DIRECTIONS:
Give the lines below again exactly, starting with the line that holds "cience in Biology [Accelerated]" and going on through the line that holds "quarter of a decade with the latest".

[Records drawn from a dataset]
((

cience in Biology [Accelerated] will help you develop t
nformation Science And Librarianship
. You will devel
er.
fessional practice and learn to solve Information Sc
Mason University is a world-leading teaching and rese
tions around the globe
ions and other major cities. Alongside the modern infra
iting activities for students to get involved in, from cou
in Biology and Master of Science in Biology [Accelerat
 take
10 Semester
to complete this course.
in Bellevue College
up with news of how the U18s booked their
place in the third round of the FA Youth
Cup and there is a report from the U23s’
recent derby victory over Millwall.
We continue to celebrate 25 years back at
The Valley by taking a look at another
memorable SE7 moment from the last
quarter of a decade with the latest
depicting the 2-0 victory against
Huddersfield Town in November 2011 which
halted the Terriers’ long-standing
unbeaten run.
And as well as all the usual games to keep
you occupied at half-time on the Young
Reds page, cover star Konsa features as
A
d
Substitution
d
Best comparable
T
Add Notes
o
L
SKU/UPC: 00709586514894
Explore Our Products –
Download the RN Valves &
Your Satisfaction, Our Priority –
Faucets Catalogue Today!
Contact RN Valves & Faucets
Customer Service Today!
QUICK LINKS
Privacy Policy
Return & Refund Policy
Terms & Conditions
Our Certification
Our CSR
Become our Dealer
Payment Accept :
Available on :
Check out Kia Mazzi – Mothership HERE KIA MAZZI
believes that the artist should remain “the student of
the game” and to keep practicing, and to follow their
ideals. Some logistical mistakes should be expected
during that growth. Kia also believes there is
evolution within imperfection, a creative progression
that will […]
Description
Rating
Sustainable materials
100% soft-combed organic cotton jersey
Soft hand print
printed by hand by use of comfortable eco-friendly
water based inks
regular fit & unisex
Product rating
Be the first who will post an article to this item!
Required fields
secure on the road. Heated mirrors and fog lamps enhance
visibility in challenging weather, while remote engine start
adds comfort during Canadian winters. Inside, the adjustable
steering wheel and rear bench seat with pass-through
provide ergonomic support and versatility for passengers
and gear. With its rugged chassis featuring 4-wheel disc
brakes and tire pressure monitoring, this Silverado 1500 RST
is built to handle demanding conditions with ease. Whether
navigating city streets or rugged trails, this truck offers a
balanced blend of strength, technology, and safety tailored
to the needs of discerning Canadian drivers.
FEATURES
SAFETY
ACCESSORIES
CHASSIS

))
((

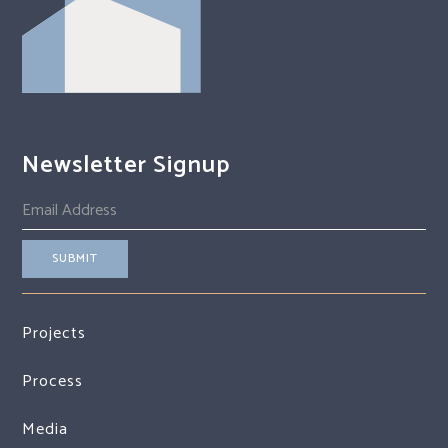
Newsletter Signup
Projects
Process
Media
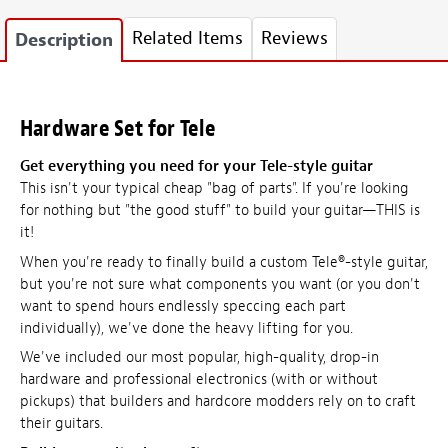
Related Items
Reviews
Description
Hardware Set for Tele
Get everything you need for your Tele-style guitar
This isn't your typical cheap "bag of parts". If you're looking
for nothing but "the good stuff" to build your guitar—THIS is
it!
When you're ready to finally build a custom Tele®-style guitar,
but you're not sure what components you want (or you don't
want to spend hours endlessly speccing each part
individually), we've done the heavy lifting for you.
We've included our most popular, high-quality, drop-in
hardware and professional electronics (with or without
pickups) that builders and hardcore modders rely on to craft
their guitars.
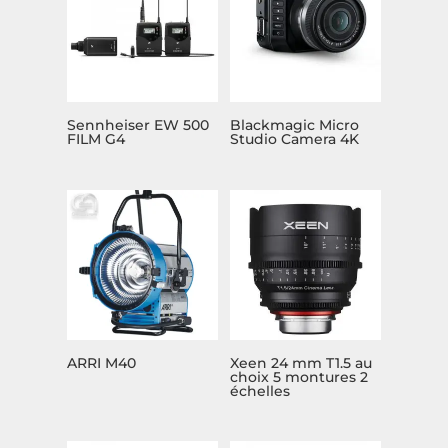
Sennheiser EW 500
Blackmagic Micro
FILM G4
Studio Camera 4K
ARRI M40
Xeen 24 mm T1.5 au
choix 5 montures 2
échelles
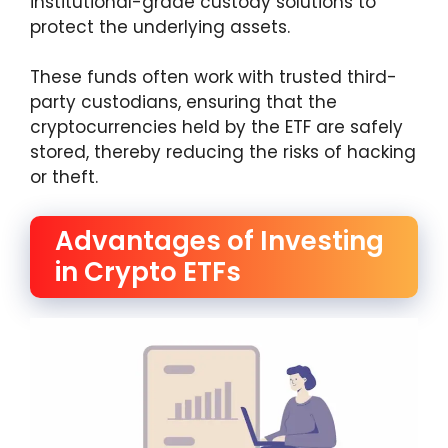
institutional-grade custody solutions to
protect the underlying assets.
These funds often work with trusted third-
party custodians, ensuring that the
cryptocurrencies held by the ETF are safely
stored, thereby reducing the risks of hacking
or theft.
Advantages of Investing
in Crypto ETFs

))

ANSWER SECTION:
cience in Biology [Accelerated] will help you develop t
nformation Science And Librarianship
. You will devel
er.
fessional practice and learn to solve Information Sc
Mason University is a world-leading teaching and rese
tions around the globe
ions and other major cities. Alongside the modern infra
iting activities for students to get involved in, from cou
in Biology and Master of Science in Biology [Accelerat
 take
10 Semester
to complete this course.
in Bellevue College
up with news of how the U18s booked their
place in the third round of the FA Youth
Cup and there is a report from the U23s’
recent derby victory over Millwall.
We continue to celebrate 25 years back at
The Valley by taking a look at another
memorable SE7 moment from the last
quarter of a decade with the latest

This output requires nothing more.